> _TASK INSTRUCTIONS_
The answer is an exact repetition of every entry, with all images left out.

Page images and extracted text
....................
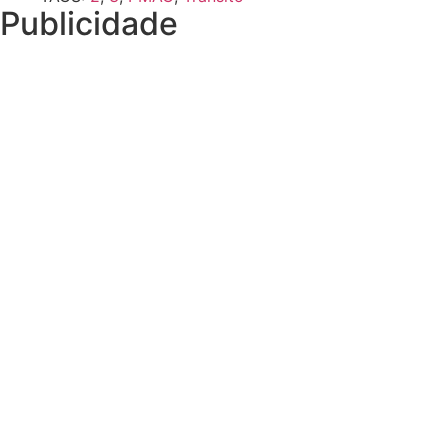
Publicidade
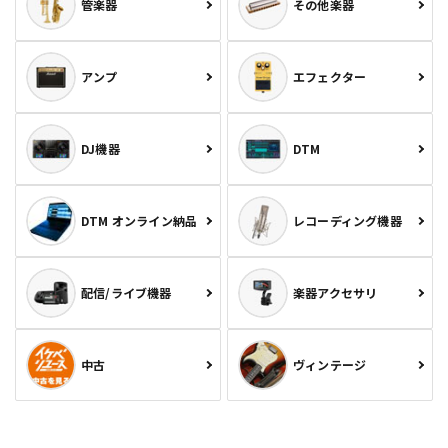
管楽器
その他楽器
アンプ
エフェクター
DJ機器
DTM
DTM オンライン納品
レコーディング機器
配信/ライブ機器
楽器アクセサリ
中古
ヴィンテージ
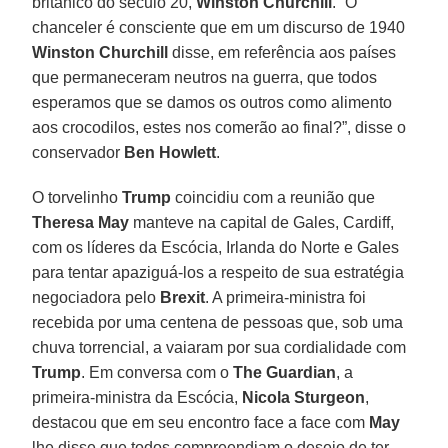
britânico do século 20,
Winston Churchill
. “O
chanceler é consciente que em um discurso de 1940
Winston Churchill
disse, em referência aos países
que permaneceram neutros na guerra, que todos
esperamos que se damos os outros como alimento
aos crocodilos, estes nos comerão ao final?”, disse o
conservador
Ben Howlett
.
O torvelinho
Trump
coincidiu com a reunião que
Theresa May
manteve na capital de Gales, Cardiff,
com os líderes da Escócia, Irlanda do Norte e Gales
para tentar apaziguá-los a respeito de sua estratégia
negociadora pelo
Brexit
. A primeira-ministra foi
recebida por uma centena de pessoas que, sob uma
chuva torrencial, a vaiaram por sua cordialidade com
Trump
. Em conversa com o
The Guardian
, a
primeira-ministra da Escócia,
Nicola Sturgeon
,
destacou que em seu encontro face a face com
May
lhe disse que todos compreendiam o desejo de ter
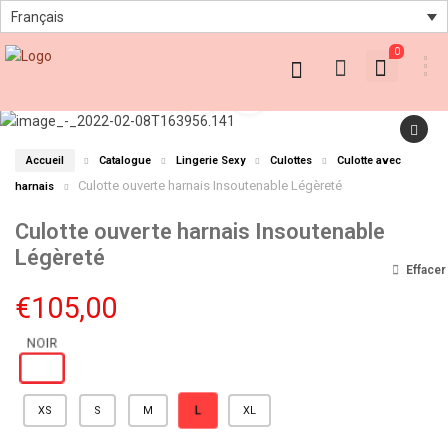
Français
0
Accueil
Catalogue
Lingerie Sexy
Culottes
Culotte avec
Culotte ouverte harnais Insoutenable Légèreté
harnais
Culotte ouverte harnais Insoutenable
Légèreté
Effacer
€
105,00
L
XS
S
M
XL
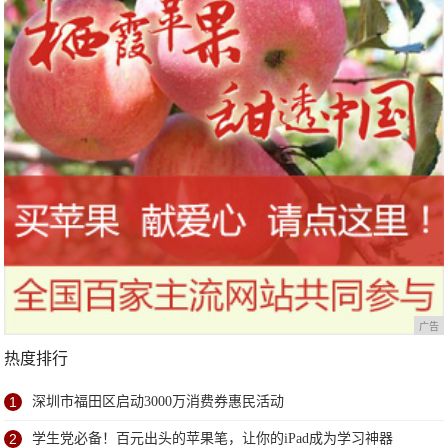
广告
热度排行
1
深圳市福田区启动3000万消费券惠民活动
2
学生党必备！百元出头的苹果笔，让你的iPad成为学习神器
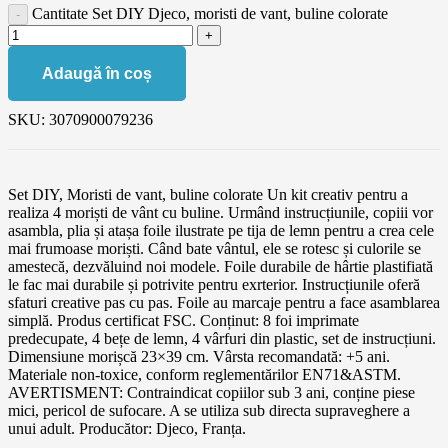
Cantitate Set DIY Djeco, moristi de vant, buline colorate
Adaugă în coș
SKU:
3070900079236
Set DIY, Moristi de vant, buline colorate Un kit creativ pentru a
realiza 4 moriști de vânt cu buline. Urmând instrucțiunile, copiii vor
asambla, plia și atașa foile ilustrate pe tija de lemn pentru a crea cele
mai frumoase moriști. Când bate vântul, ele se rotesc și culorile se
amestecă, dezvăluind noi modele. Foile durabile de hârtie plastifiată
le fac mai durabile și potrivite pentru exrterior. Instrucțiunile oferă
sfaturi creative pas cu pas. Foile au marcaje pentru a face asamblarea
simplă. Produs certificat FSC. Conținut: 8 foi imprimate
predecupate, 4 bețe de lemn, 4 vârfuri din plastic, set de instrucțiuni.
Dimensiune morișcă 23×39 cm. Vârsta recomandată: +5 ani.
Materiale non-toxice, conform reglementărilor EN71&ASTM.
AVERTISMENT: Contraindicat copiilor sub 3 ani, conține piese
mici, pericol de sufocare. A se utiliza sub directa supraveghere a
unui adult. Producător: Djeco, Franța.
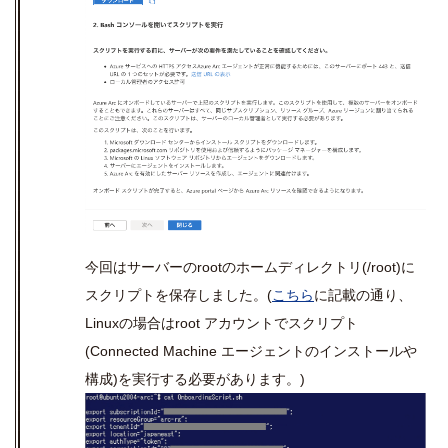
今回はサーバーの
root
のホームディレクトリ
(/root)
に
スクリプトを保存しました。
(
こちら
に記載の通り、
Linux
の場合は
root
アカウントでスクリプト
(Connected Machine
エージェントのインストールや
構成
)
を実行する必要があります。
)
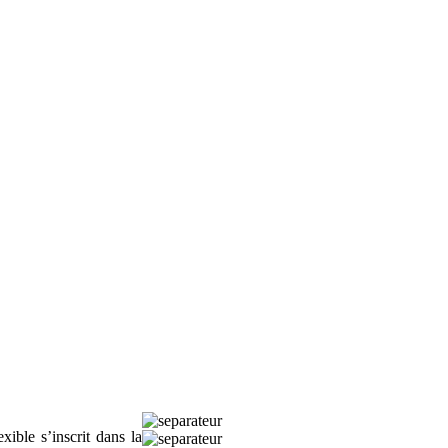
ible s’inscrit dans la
....................
> _EXPECTED ANSWER_
Publicidade
管楽器
その他楽器
アンプ
エフェクター
DJ機器
DTM
DTM オンライン納品
レコーディング機器
配信/ライブ機器
楽器アクセサリ
中古
ヴィンテージ
britânico do século 20,
Winston Churchill
. “O
chanceler é consciente que em um discurso de 1940
Winston Churchill
disse, em referência aos países
que permaneceram neutros na guerra, que todos
esperamos que se damos os outros como alimento
aos crocodilos, estes nos comerão ao final?”, disse o
conservador
Ben Howlett
.
O torvelinho
Trump
coincidiu com a reunião que
Theresa May
manteve na capital de Gales, Cardiff,
com os líderes da Escócia, Irlanda do Norte e Gales
para tentar apaziguá-los a respeito de sua estratégia
negociadora pelo
Brexit
. A primeira-ministra foi
recebida por uma centena de pessoas que, sob uma
chuva torrencial, a vaiaram por sua cordialidade com
Trump
. Em conversa com o
The Guardian
, a
primeira-ministra da Escócia,
Nicola Sturgeon
,
destacou que em seu encontro face a face com
May
lhe disse que todos compreendiam o desejo de ter
Français
0
Accueil
Catalogue
Lingerie Sexy
Culottes
Culotte avec
Culotte ouverte harnais Insoutenable Légèreté
harnais
Culotte ouverte harnais Insoutenable
Légèreté
Effacer
€
105,00
L
XS
S
M
XL
广告
热度排行
1
深圳市福田区启动3000万消费券惠民活动
2
学生党必备！百元出头的苹果笔，让你的iPad成为学习神器
Cantitate Set DIY Djeco, moristi de vant, buline colorate
Adaugă în coș
SKU:
3070900079236
Set DIY, Moristi de vant, buline colorate Un kit creativ pentru a
realiza 4 moriști de vânt cu buline. Urmând instrucțiunile, copiii vor
asambla, plia și atașa foile ilustrate pe tija de lemn pentru a crea cele
mai frumoase moriști. Când bate vântul, ele se rotesc și culorile se
amestecă, dezvăluind noi modele. Foile durabile de hârtie plastifiată
le fac mai durabile și potrivite pentru exrterior. Instrucțiunile oferă
sfaturi creative pas cu pas. Foile au marcaje pentru a face asamblarea
simplă. Produs certificat FSC. Conținut: 8 foi imprimate
predecupate, 4 bețe de lemn, 4 vârfuri din plastic, set de instrucțiuni.
Dimensiune morișcă 23×39 cm. Vârsta recomandată: +5 ani.
Materiale non-toxice, conform reglementărilor EN71&ASTM.
AVERTISMENT: Contraindicat copiilor sub 3 ani, conține piese
mici, pericol de sufocare. A se utiliza sub directa supraveghere a
unui adult. Producător: Djeco, Franța.
今回はサーバーの
root
のホームディレクトリ
(/root)
に
スクリプトを保存しました。
(
こちら
に記載の通り、
Linux
の場合は
root
アカウントでスクリプト
(Connected Machine
エージェントのインストールや
構成
)
を実行する必要があります。
)
ible s’inscrit dans la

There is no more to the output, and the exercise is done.